State of Current UX
How to test
Setting JOSM to a test server for editing and reversion. This is from the Edit->Preferences menu. Note that you need to visit the web interface and register for a new account first.
Using a URL pattern to download data for just a specific changeset from the OSM API. This is from the File->Download from OSM menu which presents a list of regexp-like matching URL patterns if you put in an unrecognised one. Note the 'download' needed at the end.
If you select objects in a changeset you've just downloaded, you get more options in the reverter screen, but the UI still requires you to input a changeset ID which the client knows.
Here's the final stage, uploading the changes to OSM, they appear as a delete action, it's difficult to differentiate from the final screen, the right layer also needs to be selected in the pane across to the right.
Web view of changesets
Here is the default web view of a changeset just created in JOSM. Note that it shows the bounding box, not the details of the specific changes contained (because there may be very many, stretching over a wide spatial area, though that wouldn't be an ideal edit as it's hard to inspect)
Clicking through to (in this case just one) way contained in the changeset we see the detailed outline, this is the Mysterious Forth Triangle
Grab a copy for testing by doing this from a terminal:
You'll need the right Revert_scripts#Configuration in a file named .osmtoolsrc which lives in your home directory, and by default you should be using http://api06.dev.openstreetmap.org/api as the value of apiurl for testing purposes.
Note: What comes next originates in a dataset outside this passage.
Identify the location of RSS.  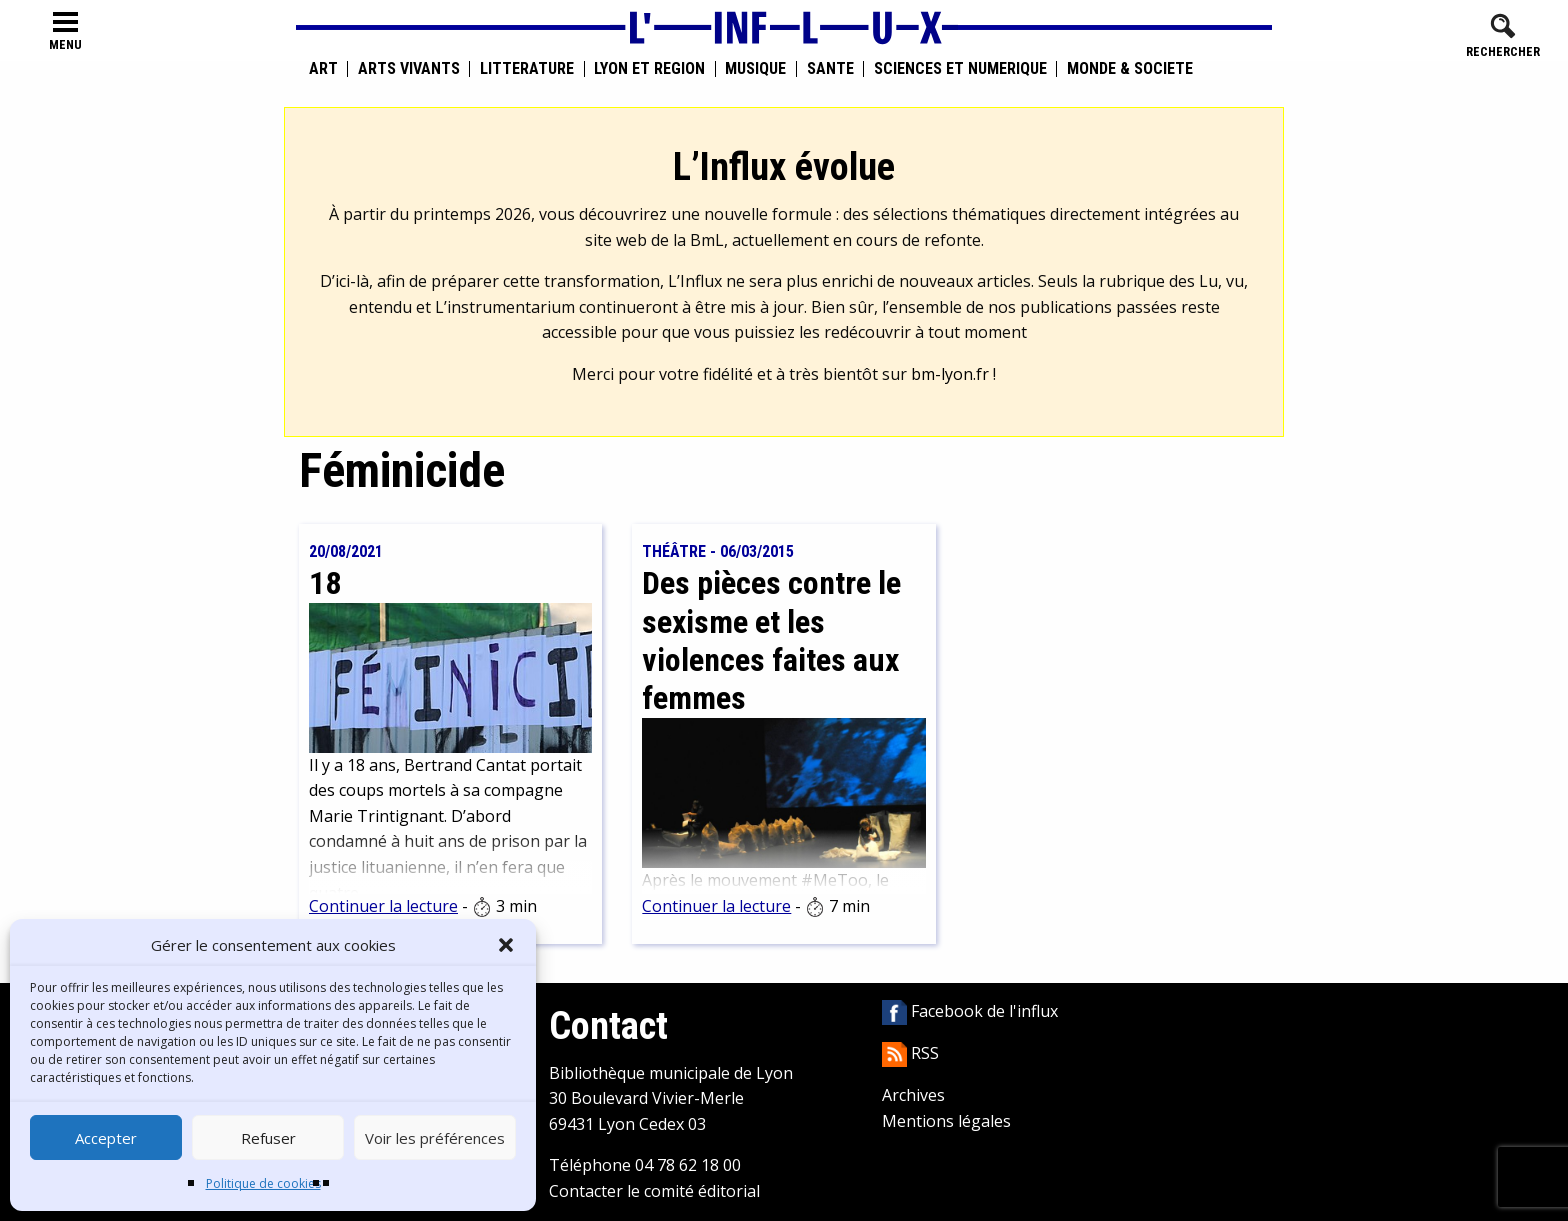 (910, 1053).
As above, you'll need to register your own account on that server first.
Create a changeset to delete using iD or JOSM editor, then attempt to revert with a basic call using the simple revert script:
$ perl revert.pl <changeset ID> <optional comment>
Out of the box, the script runs in 'dry run' mode. You get a very verbose output of the script's API actions and short snippets of XML being POSTed to delete nodes and ways and update changesets. Nothing will happen on the server side. You will see some perl warnings, but they are harmless. To kick the script out of dry run mode, add dryrun=0 to the .osmtoolsrc file.
I think there are several different sets of aims here. One is to provide a
- Providing a mainstream-accessible interface for simple reverts
- Providing a visualisation of complexity interface for complex reverts
One issue with the first point is how useful it will be in isolation. At the moment, reversion is only accessible to people with access to power tools. But a standalone service won't be discoverable by "normal" users of the web client editor. it risks remaining an eternal proof of concept.
One issue with the second point is that "power users" are able to get by okay with the existing tools. One gap that's been identified is in analysis of potential consequences and the impact of changes - see this prototype app for analysis of changesets http://fred.dev.openstreetmap.org/coolnamegoeshere/ This is a really interesting proof of concept but doesn't lead on to either a visualisation or a corresponding action.
However, something like it is needed in either the simple or complex case to identify "what impact your changes are going to have" both on existing data and *subsequently edited data*. This is critical, as later changes to an object which is then reverted will leave isolated nodes hanging around, and this can only really be identified and fixed up by manual inspection. IMO you need some kind of second phase spatial query afterwards, looking for disconnected nodes that were once part of the original, now reverted, edited object. The implications quickly get very complex, and there has to be a cutoff point where reversion is neither plausible or desirable.
One general idea is that reversion should happen quickly if it's going to happen at all. Another is that anyone should feel able / empowered to do it, along with the general community-wiki style principles of OSM as a whole. It bites that this part of functionality is only currently available to people who are confident in operating the "power tools".